Bellota has arrived to save the south with wild wines, charcuterie and French-African blues. And it’s drawing hitherto deprived locals like moths to a flame
If you've ever tried and failed to wet your whistle in South Melbourne (or if you've ever enjoyed the excellent vinous journey that is shopping at the Prince Wine Store) you'll be just as pumped as we are that said store's owners Alex Wilcox, Michael McNamara and Philip Rich have opened a wine bar. Sophisticated, fun - it’s everything the South has been missing.
A sturdy wooden bar carves an arc through the main room which is where you want to plonk yourself for a wine date with ex-Vue De Monde sommelier Sylvain Taupenas, and a plate of steak frites.
This is a bar designed with a clear idea of how people like to drink – which should come as no surprise since Gerald Diffey and Mario di Ienno of legendary wine bar Gerald’s had a hand in consulting.
There’s a short sharp by-the-glass list that runs from Burgundy to Abruzzo to Margaret River, and they’re all available by the 50ml taster ($4 fun!), glass or carafe. Every night a couple of bigger options are on pour like a Vincent Dancer Meursault Les Corbins – a white Burgundy which delivers a mineral punch to the schnozz and another to the wallet at $30 a pop. Still not satisfied? You can raid the 3,500 bottles from next door. Corkage is $15 – bugger all when you consider bottle mark-ups are usually 100 percent minimum in bars – and if the bottle you swipe is over $80, corkage is free. Sluicing your team with Champagne has never been less extravagant.
All hail the straight-shooting European menu too, designed by Brigitte Hafner of Gertrude Street Enoteca. There’s a French cheese and Italian sausage party going on in the cabinet behind the bar and counter-side, you’ll find ice buckets of briny little Moonlight Flat oysters which get shucked on demand. Cellophane thin sheets of salami peel off the hand-cranked red slicer and are piled up with soft slabs of cherry-studded pork and duck terrine with bundles of pickles and grilled bread. Crisp-shelled croquettes are filled with jamón-flecked béchamel and there’s even a big old bowl of well oiled-up eggplant and tuna spaghetti.

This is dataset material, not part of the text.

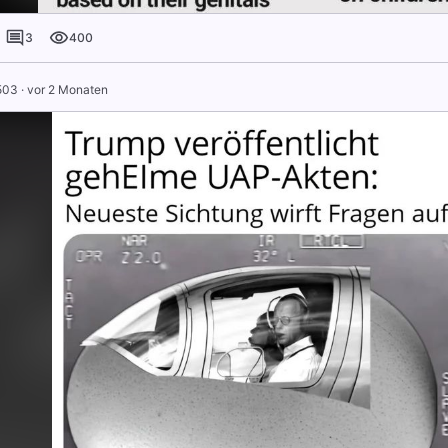
3
400
503
·
vor 2 Monaten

They’re catering to wine buffs, but by no means exclusively. For every silvertail wearing slacks and talking Baume, you’ll find a rowdy gaggle of punters content with the tasty snacks and $9 glasses of whatever-you’ve-got-I-don’t-care.
Service is friendly, the price is right – hell, even the temperature’s balmy. The drought has broken, South Melbourne. Go now and go nuts.